Miserere: A nudez poética de Adélia Prado
Miserere é o sugestivo título da última obra poética de Adélia Prado. Neste livro, as palavras da poetisa enamoram-nos quer pela metafísica, quer pelo desvendamento do que frequentemente se vincula ao quotidiano, proporcionando-nos a descoberta da grandeza da vida nas pequenas coisas.
A poesia adeliana possui a capacidade de estabelecer um diálogo permanente com Deus e uma ponte para a transcendência, veiculando uma crença na perenidade da carne e na eternidade da alma. Miserere nobis sugere um título no qual a fé se expressa através da poesia e a poesia se assume discursivamente como uma manifestação de fé.

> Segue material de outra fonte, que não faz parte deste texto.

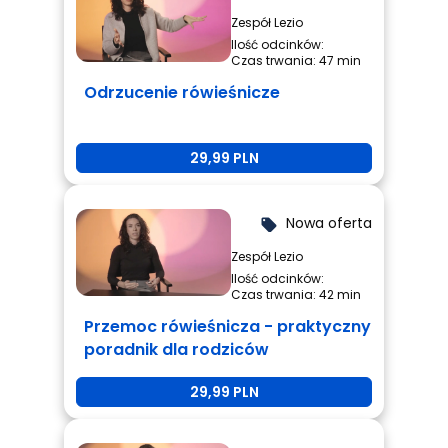
Zespół Lezio
Ilość odcinków:
Czas trwania: 47 min
Odrzucenie rówieśnicze
29,99 PLN
Nowa oferta
local_offer
Zespół Lezio
Ilość odcinków:
Czas trwania: 42 min
Przemoc rówieśnicza - praktyczny
poradnik dla rodziców
29,99 PLN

Diante do medo, da insegurança, da morte e do pecado, a fé é chamada a permanecer intrinsecamente unida ao Criador, que sempre Se volta para nós com os Seus olhos de misericórdia. Adélia convoca-nos a contemplar a beleza da vida que floresce, mas também a ver, com os olhos de Deus, a fraqueza da carne nos afazeres do dia-a-dia, na certeza de que em todas as circunstâncias, a Beleza nos acompanha provocando-nos o espanto diante da magnificência da existência humana, lugar onde a vulnerabilidade se converte num laboratório de vida.
Adélia Prado iniciou o seu percurso biográfico como professora de filosofia, exercendo o magistério durante vinte e quatro anos até que, em 1976, surge no cenário da poesia brasileira a sua obra Bagagem, marcada pela novidade formal, apreciada por exímios escritores como Carlos Drummond de Andrade e Affonso Romano de Sant´Anna. Nesta sua primeira obra, revela uma maturidade estilística que vai determinar todo o seu posterior percurso literário. A poesia de Adélia configura a revalorização do feminino nas letras e o papel da mulher como ser-pensante.
Uma relação entre literatura e religião que compreenda ambas como criaturas irmãs e seres da linguagem permite-nos pressupor que as experiências poética e religiosa são correlativas enquanto experiências de sentido e, uma vez que se expressam em linguagem simbólica, encontram-se numa analogia formal. A última obra de Adélia, intitulada Miserere, convida-nos a percorrer esse pressuposto e a questionar a mutualidade entre as funções estética e religiosa no interior da ação criativa do ser humano. Numa entrevista concedida ao jornal Folha de S. Paulo, Adélia afirma a dimensão epifânica da poesia:
(…) poesia é a revelação do real. Experimentar a poesia é experimentar o real, o que de fato é. Ela é desveladora da realidade, ela permite a você a desmistificação da vida. [...] o poeta é como o filósofo, é aquele que está centrado no real. Por isso, ele é tão importante no processo de humanização das pessoas. [...] o discurso poético é uma epifania, revelação constante. Revelação dirigida à sensibilidade, que não conta com a inteligência, que envolve.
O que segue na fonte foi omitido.